Только у Грильпарцера австрийская новая поэзия встает на ноги и достигает классического качества, не оставляя риторических рамок, приемов, которые, впрочем, были общи для всей европейской романтической поэзии и в ней использовались и ломались. Здесь лирика на высоте отечественной идейно-нравственной традиции, она ее осуществляет, осуществляется в ней — не без явных трудностей. Мрачновато-сдержанный, Грильпарцер не создавал поэзию открытого, обнаженного чувства — чувство в его стихах приторможено, оно выражено контурно, прерывисто, чуть бесплотно, чуть угловато. А ведь Грильпарцер был мастером настоящей поэтической музыки, какой добивался тогда, когда мог почти совершенно отстранять свое «я» (в лирике оно иной раз стоит ему поперек дороги); Гейнц Киндерман не случайно назвал драму Грильпарцера «Волны моря и любви» самой прекрасной из драм, когда-либо написанных по-немецки[8]. Чего стоит одно ее название — «Des Meeres und der Liebe Wellen», необычное и не сентиментальное, а возвышающее лирический поток мысли, чувства, стиха — в их слитности.
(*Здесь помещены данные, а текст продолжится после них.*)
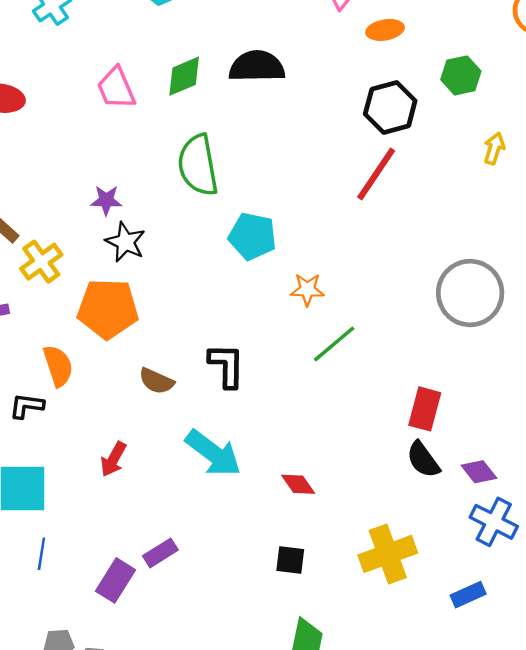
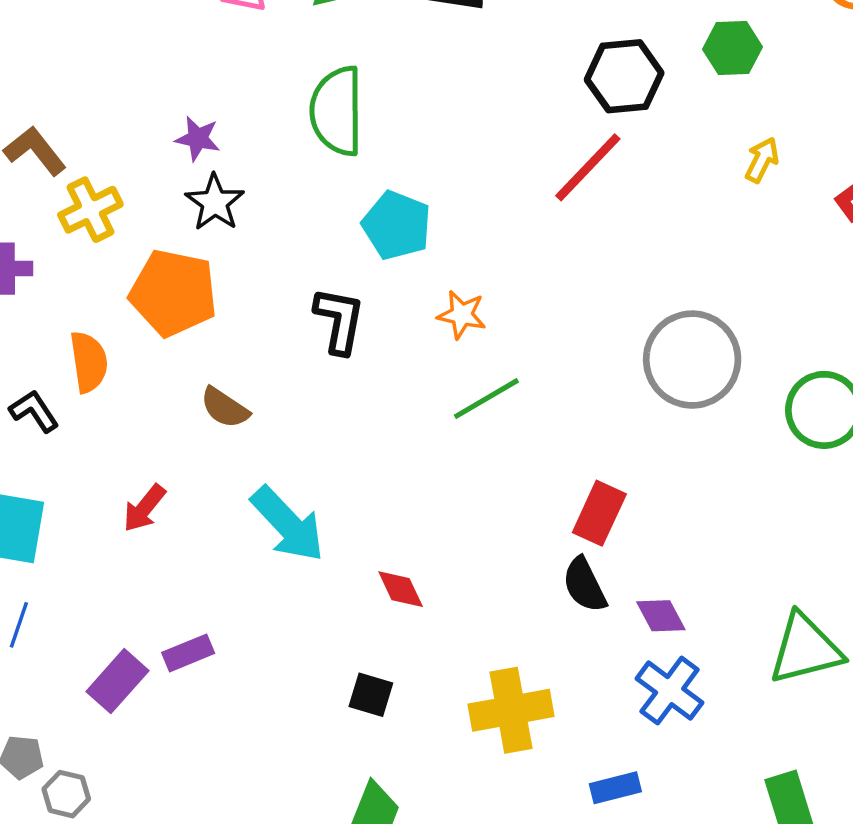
black L-shape: (227, 366) -> (339, 320), moved
black L-shape: (27, 406) -> (34, 411), turned 39

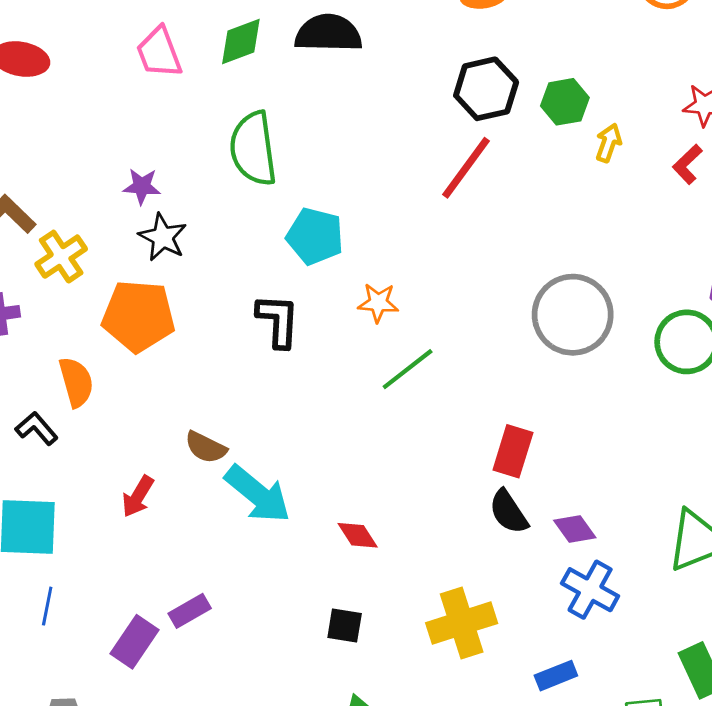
green hexagon: (732, 48) -> (565, 102), moved
brown semicircle: (225, 408) -> (206, 447), moved

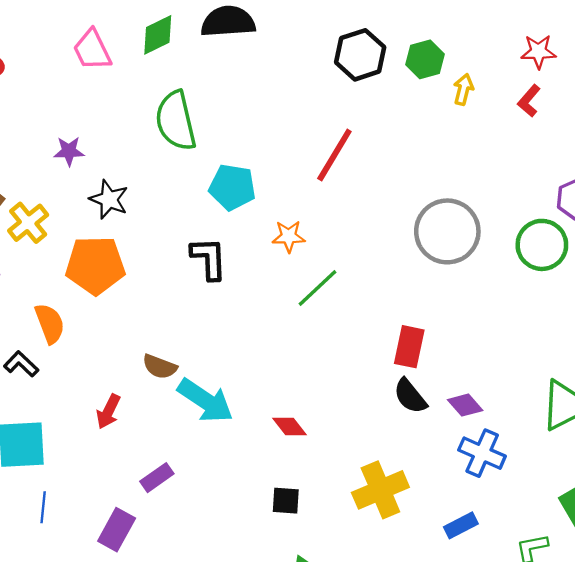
red line: (466, 168) -> (334, 155), moved
purple star: (142, 186) -> (69, 151), moved
purple rectangle: (190, 611) -> (157, 478), moved

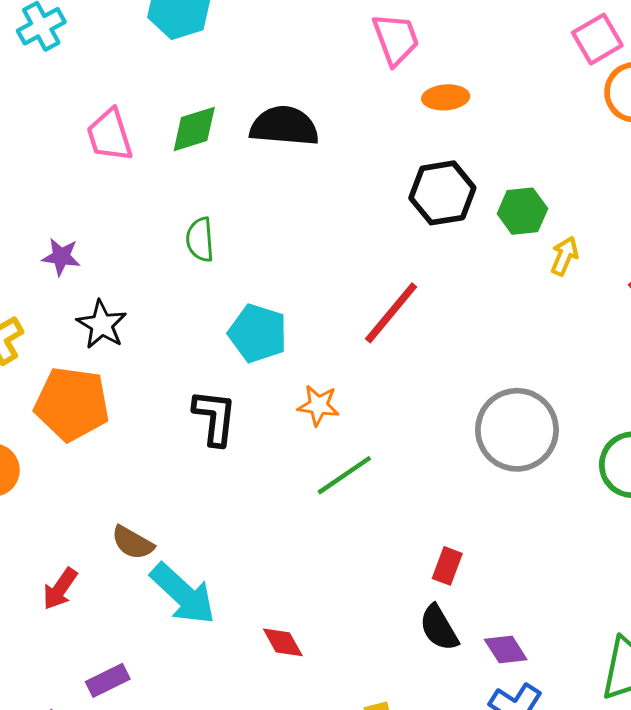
green semicircle: (176, 121) -> (200, 240), size x0.6
red rectangle: (409, 347) -> (447, 566), size x0.7

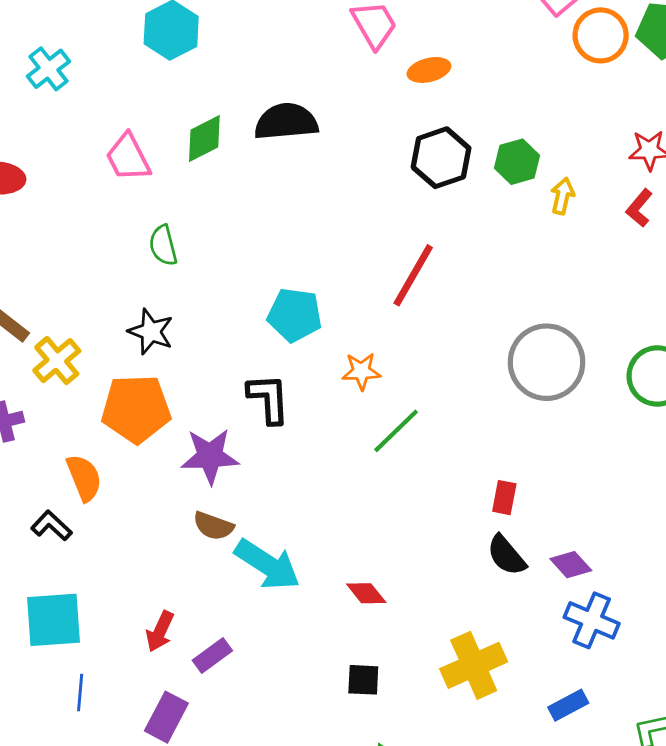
green semicircle: (200, 240) -> (163, 245), moved
purple star: (61, 257) -> (210, 456), moved, size x1.6
red arrow: (60, 589) -> (160, 631), moved

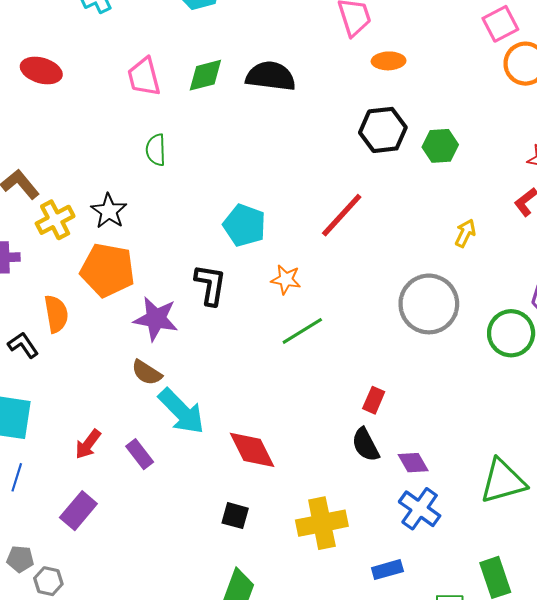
yellow arrow: (562, 196) -> (465, 233), moved
black star: (151, 332) -> (109, 211), moved
red diamond: (366, 593) -> (252, 450), size x1.6
purple rectangle: (212, 655) -> (140, 454), moved, turned 76

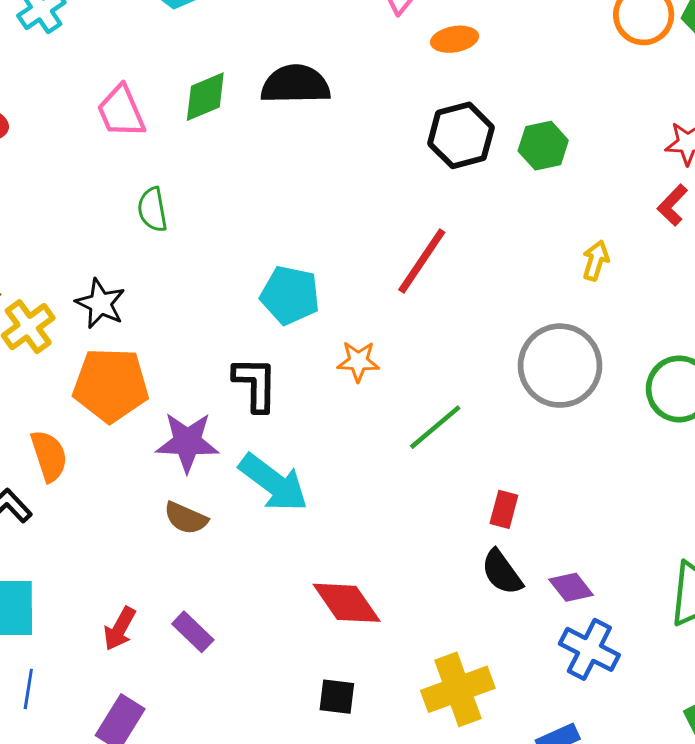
green line: (302, 331) -> (435, 427), moved
cyan arrow: (181, 411) -> (274, 483), moved

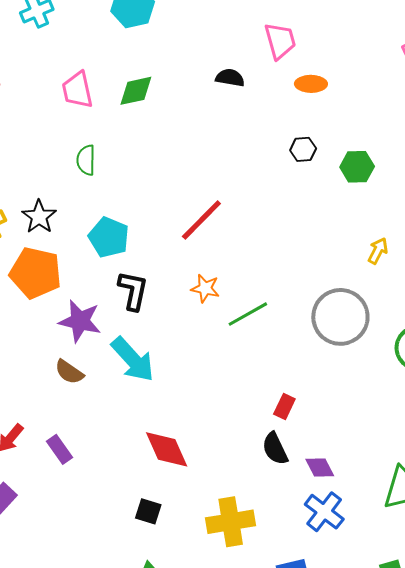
black semicircle: (295, 84) -> (230, 78), moved, size x0.6
black hexagon: (461, 135) -> (303, 149), size x0.6
red line: (422, 261) -> (201, 220), moved
cyan pentagon: (290, 295) -> (109, 237), moved
green line: (435, 427) -> (248, 314), moved

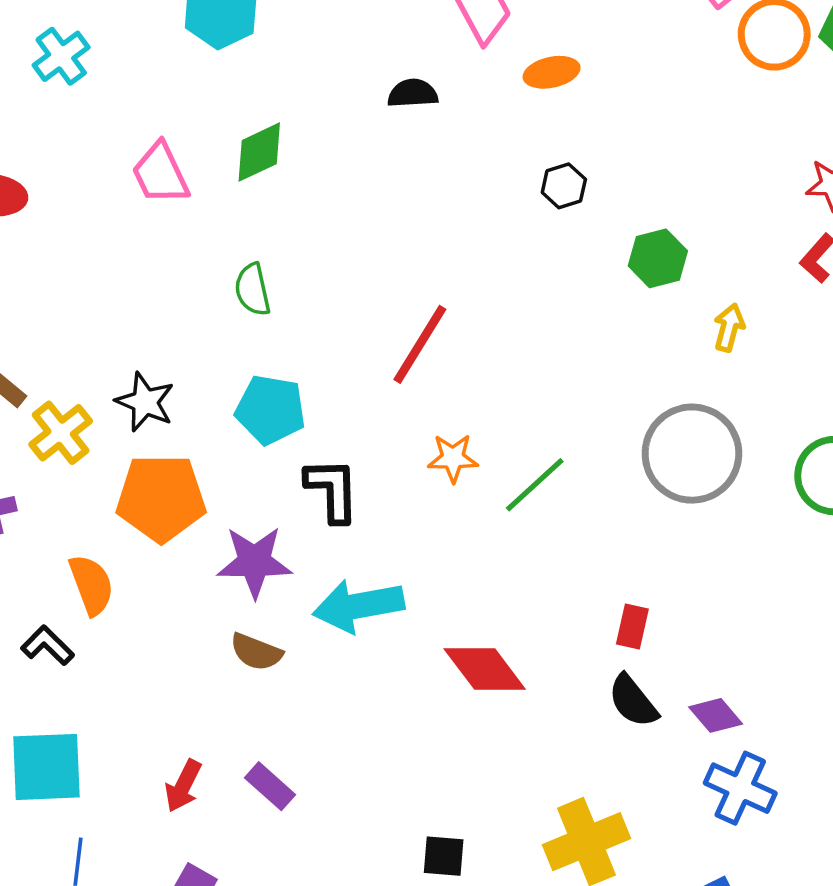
green semicircle: (86, 160) -> (253, 290), moved
green hexagon: (357, 167) -> (658, 258), moved
cyan arrow: (133, 359) -> (358, 606), turned 135
red diamond: (167, 449) -> (485, 669), moved

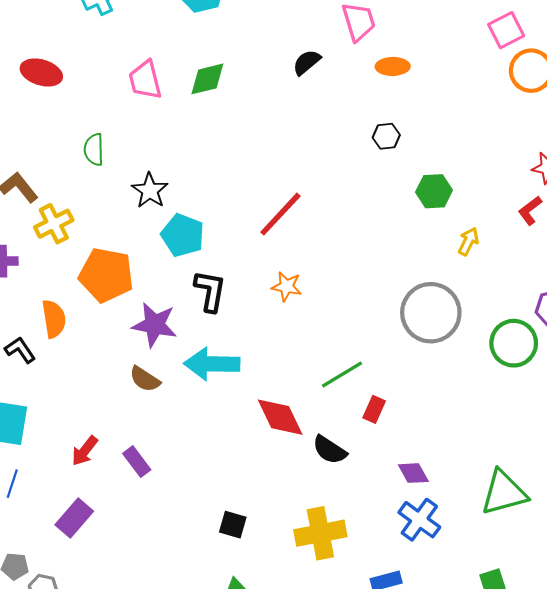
black semicircle: (413, 93) -> (307, 62), turned -48
green semicircle: (253, 290) -> (94, 149), moved
black star: (145, 402) -> (150, 191), moved
green line: (535, 485) -> (342, 374), moved
black semicircle: (633, 701) -> (330, 450), moved, turned -30

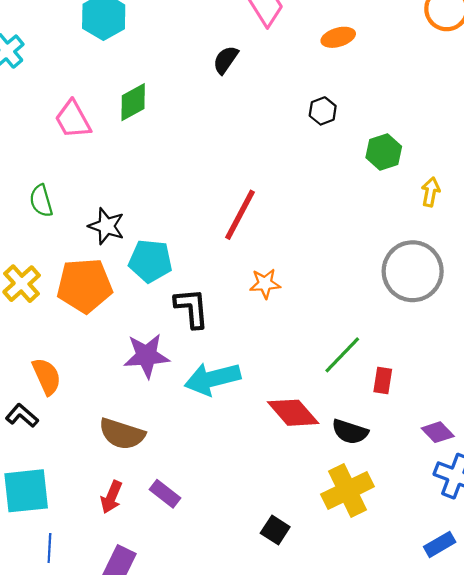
orange ellipse: (393, 66) -> (338, 37), moved
orange pentagon: (106, 275) -> (85, 285), moved
brown semicircle: (145, 379) -> (122, 434), moved, size x1.4
black square: (233, 525) -> (275, 530), turned 32
yellow cross: (320, 533) -> (347, 490), moved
Австрийское искусство XIX века не могло бы создать ничего подобного «Тристану и Изольде» Вагнера — динамике безысходного томления в австрийской музыке противостоят величественные конструкции брукнеровских симфоний, «готические соборы», по давнему удачному сравнению. Немецкой трагедии любви в австрийской поэзии соответствует и противостоит драма Грильпарцера о Геро и Леандре, вобравшая в себя прекрасную и простую музыку слова. Всегда неповторимо-особенный тон несказанно тонко и конкретно передает внутренние движения, жесты персонажа; патетика Шиллера, нарочитые нагнетания Клейста, словоизвержения Вагнера, громкая риторика Ф. Геббеля ему чужды. Чтобы быть лиричным, Грильпарцеру надо смотреть на лирическое «я» со стороны:
Wie schön du brennst, о Lampe, meine Freundin Noch ists nicht Nacht, und doch geht alles Licht,
Das rings umher die laute Welt erleuchtet,
Von dir aus, dir, du Sonne meiner Nacht.
We an der Mutter Brust hängt alles Wesen An deinem Umkreis, saudend deinen Strahl.
Hier will ich sitzen, will dein Licht bewahren,
Daß es der Wind nicht neidisch mir verlöscht.
Hier ist es kühl, im Turme schwül und schläfrig,
Die dumpfe Luft drückt dort die Augen zu.
Das aber soll nicht sein, es gilt zu wachen[9].
Между тем в собственно лирическом стихотворении Грильпарцер мог написать иногда:
…Denn er, der Allbelaurer, sah übrall Lauscherblick[10].
Написанное не просто не звучит, но и толком непроизносимо.
Идеи, образы, мысли, представления, занимавшие европейский романтизм, присутствуют в его стихах — однако отнюдь не в романтическом обличье:
Auf blinkenden Gefilden Ringsum nur Eis und Schnee,
Verstummt der Trieb zu bilden.
Kein Sänger in der Höh.
Kein Strauch, der Labung böte,
Kein Sonnenstrahl, der frei,
Und nur des Nordlichts Röte Zeigt wüst die Wüstenei.
So siehts in einem Innern,
So stehts in einer Brust,
Erstorben die Gefühle,
Des Grünens frische Lust.
Nur schimmernde Ideen,
Im Kalten angefacht,
Erheben sich, entstehen Und schwinden in die Nacht[11].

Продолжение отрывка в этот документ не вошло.